* [DATA SUPPLIED]:
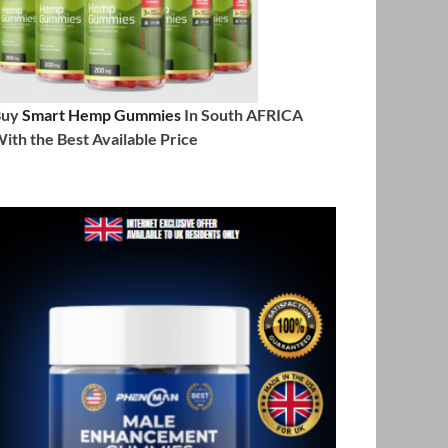
Buy
Smart Hemp Gummies
In South AFRICA
ith the Best Available Price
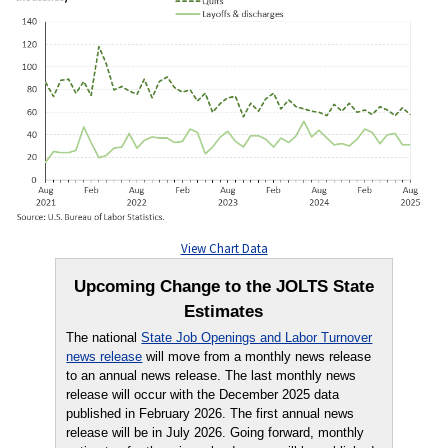
View Chart Data
Upcoming Change to the JOLTS State
Estimates
The national
State Job Openings and Labor Turnover
news release
will move from a monthly news release
to an annual news release. The last monthly news
release will occur with the December 2025 data
published in February 2026. The first annual news
release will be in July 2026. Going forward, monthly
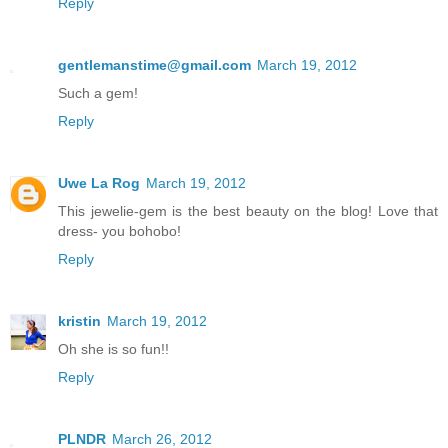
Reply
gentlemanstime@gmail.com
March 19, 2012
Such a gem!
Reply
Uwe La Rog
March 19, 2012
This jewelie-gem is the best beauty on the blog! Love that
dress- you bohobo!
Reply
kristin
March 19, 2012
Oh she is so fun!!
Reply
PLNDR
March 26, 2012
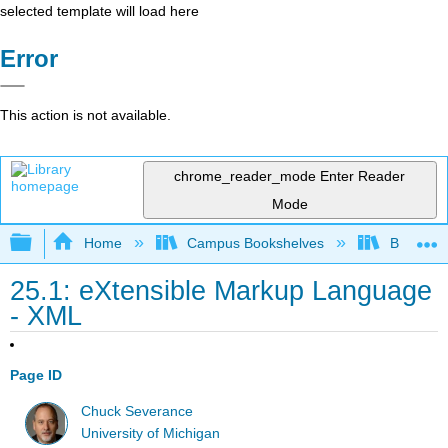
selected template will load here
Error
This action is not available.
chrome_reader_mode
Enter Reader
Mode
Expand/collapse global hierarchy
Home
Campus Bookshelves
Butte Co
25.1: eXtensible Markup Language
- XML
Page ID
Chuck Severance
University of Michigan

* [EXERCISE BRIEF]: Wherever a picture appears in the listing above, drop it, and restate the rest exactly.

* [RESULT]:
Buy
Smart Hemp Gummies
In South AFRICA
ith the Best Available Price
View Chart Data
Upcoming Change to the JOLTS State
Estimates
The national
State Job Openings and Labor Turnover
news release
will move from a monthly news release
to an annual news release. The last monthly news
release will occur with the December 2025 data
published in February 2026. The first annual news
release will be in July 2026. Going forward, monthly
Reply
gentlemanstime@gmail.com
March 19, 2012
Such a gem!
Reply
Uwe La Rog
March 19, 2012
This jewelie-gem is the best beauty on the blog! Love that
dress- you bohobo!
Reply
kristin
March 19, 2012
Oh she is so fun!!
Reply
PLNDR
March 26, 2012
selected template will load here
Error
This action is not available.
chrome_reader_mode
Enter Reader
Mode
Expand/collapse global hierarchy
Home
Campus Bookshelves
Butte Co
25.1: eXtensible Markup Language
- XML
Page ID
Chuck Severance
University of Michigan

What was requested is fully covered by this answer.